Intervention de Françoise Laborde

Délégation sénatoriale à la prospective — Réunion du 9 avril 2015 : 1ère réunion
Atelier de prospective : mieux prévenir et gérer les crises liées aux maladies infectieuses émergentes

Photo de Françoise LabordeFrançoise Laborde, journaliste, ancienne conseillère du CSA :

Je salue l'initiative d'aujourd'hui, avec le souhait que la réflexion se concrétise en action. Que nous puissions arriver à un call to action tel que le pratiquent les Américains ou, pour le dire plus simplement, à une boîte à outils qui fonctionne.

Pour moi, la question principale est : « Comment ne pas se laisser déborder par le numérique ? » En la matière, en effet, on trouve le pire, à l'image de ces sites qui cherchent à convertir les jeunes au djihad, comme le meilleur. Une autre question est : « À qui s'adresse-t-on ? » Pour la communauté scientifique, l'outil numérique est bien sûr fondamental car il permet un formidable partage des connaissances. À l'égard de l'opinion publique, est-ce le meilleur outil ? Je n'en suis pas sûre. Sur le net, la moindre idée avancée est réceptionnée par des milliers de personnes qui réagissent et polémiquent. Cela nous propulse très vite dans la théorie du complot et dans le mensonge. En outre, la politisation des opinions publiques peut très bien se retrouver à l'occasion d'une grande épidémie, qui serait concomitante avec une élection.

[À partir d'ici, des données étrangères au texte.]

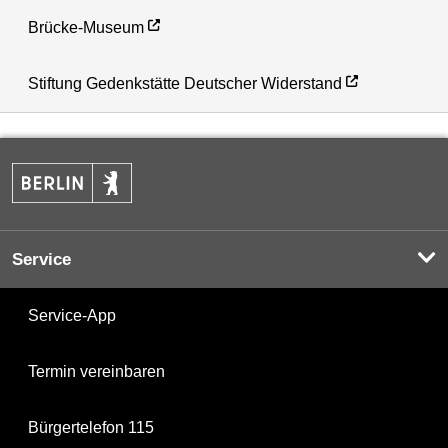
Brücke-Museum
Stiftung Gedenkstätte Deutscher Widerstand
Service
Service-App
Termin vereinbaren
Bürgertelefon 115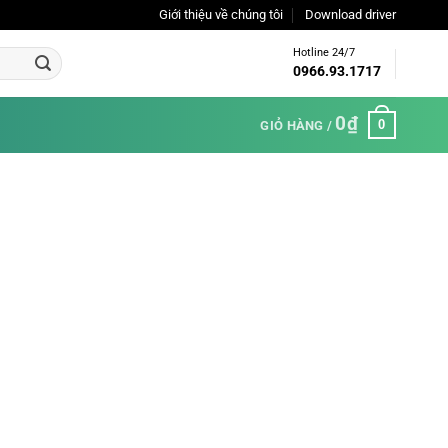
Giới thiệu về chúng tôi
Download driver
Hotline 24/7
0966.93.1717
0
₫
0
GIỎ HÀNG /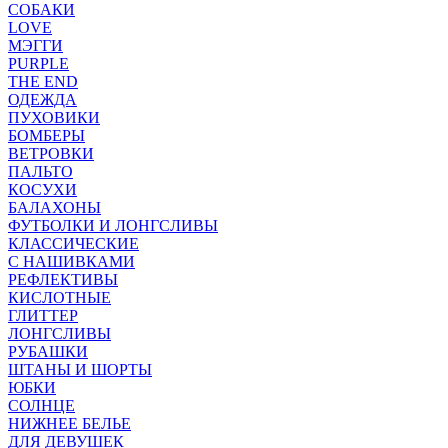
СОБАКИ
LOVE
МЭГГИ
PURPLE
THE END
ОДЕЖДА
ПУХОВИКИ
БОМБЕРЫ
ВЕТРОВКИ
ПАЛЬТО
КОСУХИ
БАЛАХОНЫ
ФУТБОЛКИ И ЛОНГСЛИВЫ
КЛАССИЧЕСКИЕ
С НАШИВКАМИ
РЕФЛЕКТИВЫ
КИСЛОТНЫЕ
ГЛИТТЕР
ЛОНГСЛИВЫ
РУБАШКИ
ШТАНЫ И ШОРТЫ
ЮБКИ
СОЛНЦЕ
НИЖНЕЕ БЕЛЬЕ
ДЛЯ ДЕВУШЕК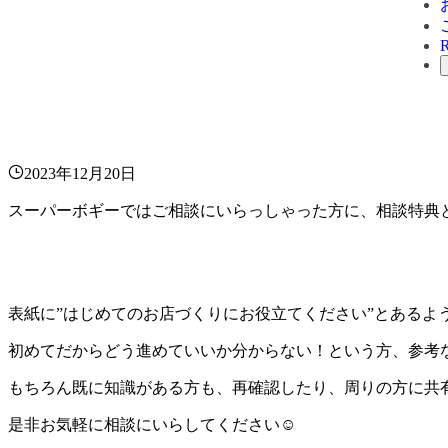
2023年12月20日
スーパーボギーではご相談にいらっしゃった方に、相談特典
表紙に”はじめてのお店づくりにお役立てください”とあるよ
初めてだからどう進めていいか分からない！という方、参考
もちろん既に知識がある方も、再確認したり、周りの方に共
是非お気軽に相談にいらしてください☺︎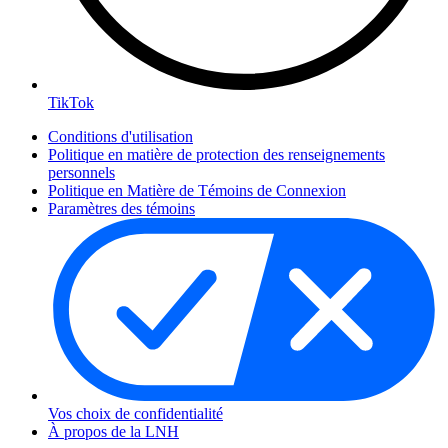
TikTok
Conditions d'utilisation
Politique en matière de protection des renseignements
personnels
Politique en Matière de Témoins de Connexion
Paramètres des témoins
Vos choix de confidentialité
À propos de la LNH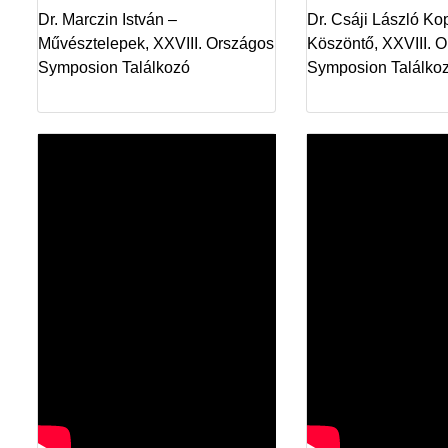
Dr. Marczin István –
Dr. Csáji László K
Művésztelepek, XXVIII. Országos
Köszöntő, XXVIII. 
Symposion Találkozó
Symposion Találko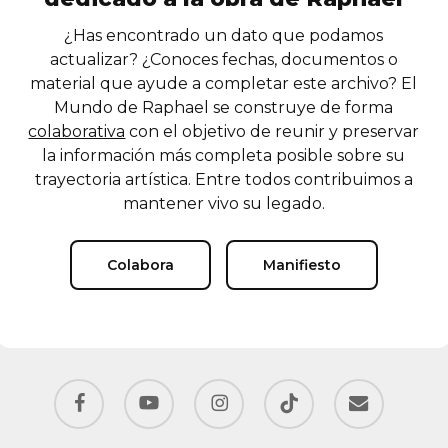
¿Has encontrado un dato que podamos
actualizar? ¿Conoces fechas, documentos o
material que ayude a completar este archivo? El
Mundo de Raphael se construye de forma
colaborativa
con el objetivo de reunir y preservar
la información más completa posible sobre su
trayectoria artística. Entre todos contribuimos a
mantener vivo su legado.
Colabora
Manifiesto
facebook
youtube
instagram
tiktok
email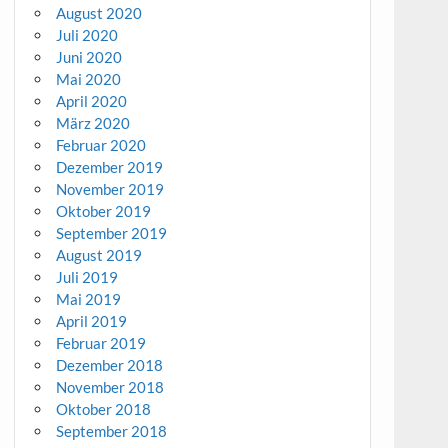
August 2020
Juli 2020
Juni 2020
Mai 2020
April 2020
März 2020
Februar 2020
Dezember 2019
November 2019
Oktober 2019
September 2019
August 2019
Juli 2019
Mai 2019
April 2019
Februar 2019
Dezember 2018
November 2018
Oktober 2018
September 2018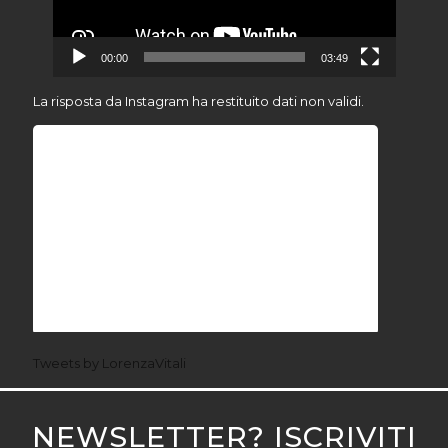
00:00
03:49
La risposta da Instagram ha restituito dati non validi.
Tweets by LorenzaVitali
NEWSLETTER? ISCRIVITI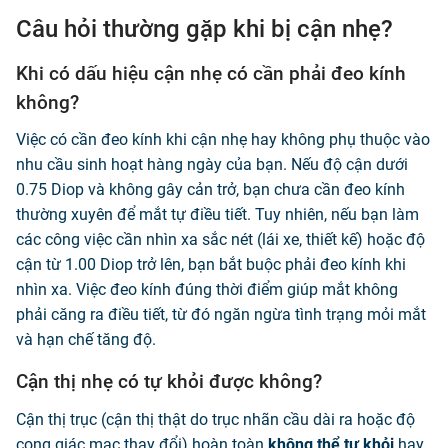
Câu hỏi thường gặp khi bị cận nhẹ?
Khi có dấu hiệu cận nhẹ có cần phải đeo kính
không?
Việc có cần đeo kính khi cận nhẹ hay không phụ thuộc vào
nhu cầu sinh hoạt hàng ngày của bạn. Nếu độ cận dưới
0.75 Diop và không gây cản trở, bạn chưa cần đeo kính
thường xuyên để mắt tự điều tiết. Tuy nhiên, nếu bạn làm
các công việc cần nhìn xa sắc nét (lái xe, thiết kế) hoặc độ
cận từ 1.00 Diop trở lên, bạn bắt buộc phải đeo kính khi
nhìn xa. Việc đeo kính đúng thời điểm giúp mắt không
phải căng ra điều tiết, từ đó ngăn ngừa tình trạng mỏi mắt
và hạn chế tăng độ.
Cận thị nhẹ có tự khỏi được không?
Cận thị trục (cận thị thật do trục nhãn cầu dài ra hoặc độ
cong giác mạc thay đổi) hoàn toàn
không thể tự khỏi
hay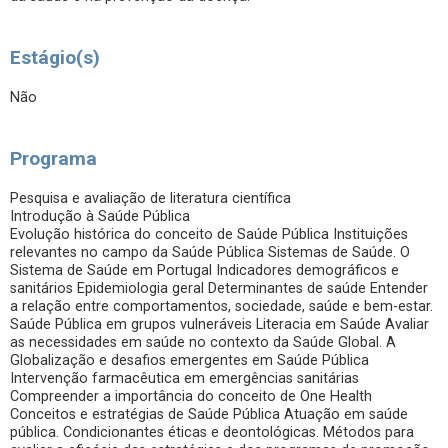
Estágio(s)
Não
Programa
Pesquisa e avaliação de literatura científica
Introdução à Saúde Pública
Evolução histórica do conceito de Saúde Pública Instituições
relevantes no campo da Saúde Pública Sistemas de Saúde. O
Sistema de Saúde em Portugal Indicadores demográficos e
sanitários Epidemiologia geral Determinantes de saúde Entender
a relação entre comportamentos, sociedade, saúde e bem-estar.
Saúde Pública em grupos vulneráveis Literacia em Saúde Avaliar
as necessidades em saúde no contexto da Saúde Global. A
Globalização e desafios emergentes em Saúde Pública
Intervenção farmacêutica em emergências sanitárias
Compreender a importância do conceito de One Health
Conceitos e estratégias de Saúde Pública Atuação em saúde
pública. Condicionantes éticas e deontológicas. Métodos para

Je retiens de ce qui a été dit ce matin l'importance de réagir vite, mais avec souplesse, pour justement gagner la confiance de l'opinion, ce qui est fondamental. La confiance n'est pas le fruit du hasard, elle s'organise. Il faut travailler de concert, de façon interdisciplinaire et responsable.

L'intérêt du numérique n'est plus à démontrer, mais les médias plus anciens, comme la radio et la télévision, fonctionnent aussi très bien. Il faut communiquer en permanence. Une information peut être contredite l'instant d'après, comme nous l'avons vécu encore récemment, au moment du crash de l'avion de la compagnie Germanwings. Le fait de dissimuler est vain car tout finit par se savoir. En l'espèce, les porte-parole du Bureau d'enquêtes et d'analyses l'ont appris à leurs dépens après que le New York Times a sorti une information démentant leurs propos tenus lors d'une conférence de presse. Après tout, la langue de bois fait aussi partie de la communication. Tout le monde parle, y compris ceux qui en savent le moins. La plus grande transparence possible est donc de rigueur.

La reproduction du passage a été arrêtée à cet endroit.